BROOKLYN (CN) – Quest Diagnostics and its subsidiary Nichols Institute Diagnostics will pay $302 million to settle civil and criminal charges that they misbranded diagnostic test kits they sold throughout the country, federal prosecutors said.
Nichols Institute Diagnostics pleaded guilty to a felony count of misbranding its Nichols Advantage Chemiluminescence Intact Parathyroid Hormone Immunoassay, which measures parathyroid hormone in human patients. Nichols will pay a $40 million criminal fine for this. Quest agreed to cooperate with the government in exchange for not being prosecuted. Quest will pay another $262 million “to resolve federal False Claims Act allegations relating to the Advantage Intact PTH assay and four other assays manufactured by NID that allegedly provided inaccurate and unreliable results,” the U.S. Attorney’s Office said. It added: “Quest has agreed to pay various state Medicaid programs approximately $6.2 million to resolve similar civil claims.”

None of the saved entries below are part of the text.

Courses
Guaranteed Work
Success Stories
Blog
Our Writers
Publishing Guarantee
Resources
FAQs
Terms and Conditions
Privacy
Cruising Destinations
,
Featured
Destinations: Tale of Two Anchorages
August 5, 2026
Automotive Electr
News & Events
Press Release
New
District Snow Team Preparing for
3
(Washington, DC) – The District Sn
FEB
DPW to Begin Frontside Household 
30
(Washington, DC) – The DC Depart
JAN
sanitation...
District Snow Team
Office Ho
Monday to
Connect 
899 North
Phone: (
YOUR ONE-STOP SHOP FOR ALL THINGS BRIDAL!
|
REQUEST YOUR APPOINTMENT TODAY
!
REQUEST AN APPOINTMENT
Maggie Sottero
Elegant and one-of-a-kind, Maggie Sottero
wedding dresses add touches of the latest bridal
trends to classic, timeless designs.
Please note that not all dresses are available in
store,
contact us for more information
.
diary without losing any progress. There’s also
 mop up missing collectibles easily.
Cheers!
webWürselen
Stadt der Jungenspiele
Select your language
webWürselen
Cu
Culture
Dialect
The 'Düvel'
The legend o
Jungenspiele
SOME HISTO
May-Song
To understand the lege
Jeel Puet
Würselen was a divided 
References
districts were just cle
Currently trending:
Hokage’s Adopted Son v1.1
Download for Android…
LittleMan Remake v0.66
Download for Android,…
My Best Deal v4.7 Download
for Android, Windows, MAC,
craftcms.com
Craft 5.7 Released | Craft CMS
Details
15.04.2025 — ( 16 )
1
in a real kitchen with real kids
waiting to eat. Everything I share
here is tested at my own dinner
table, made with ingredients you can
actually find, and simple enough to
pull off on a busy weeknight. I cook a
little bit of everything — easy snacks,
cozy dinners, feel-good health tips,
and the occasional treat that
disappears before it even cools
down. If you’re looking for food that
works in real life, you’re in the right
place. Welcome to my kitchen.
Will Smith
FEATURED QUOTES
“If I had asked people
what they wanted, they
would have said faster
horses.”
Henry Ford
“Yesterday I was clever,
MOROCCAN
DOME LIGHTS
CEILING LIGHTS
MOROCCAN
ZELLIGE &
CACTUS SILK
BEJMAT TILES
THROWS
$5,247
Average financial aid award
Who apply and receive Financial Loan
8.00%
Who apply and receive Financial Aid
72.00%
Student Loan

In announcing the settlement, the prosecutor’s office added: “The civil settlement also resolves allegations that NID manufactured, marketed and sold the following test kits, some of which produced results that were materially inaccurate and unreliable, thereby causing some clinical laboratories that purchased and used these test kits to submit false claims for reimbursement to federal health programs: (a) the ACTH test kit, which was used by laboratories to measure adrenocorticotropic hormone levels in blood samples (between May 1, 2000 and May 31, 2005); (b) the 25-OH-D test kit, which was used by laboratories to measure hydroxyvitamin D levels in blood samples (between April 1, 2002 and April 30, 2006); and (c) the DHEA-S test kit, which was used by laboratories to measure dehydroepiandrosterone sulfate levels in blood samples (between September 1, 2002 and November 30, 2005). With the exception of the admissions made in connection with NID’s criminal plea, Quest denies the allegations made in the civil settlement agreement.”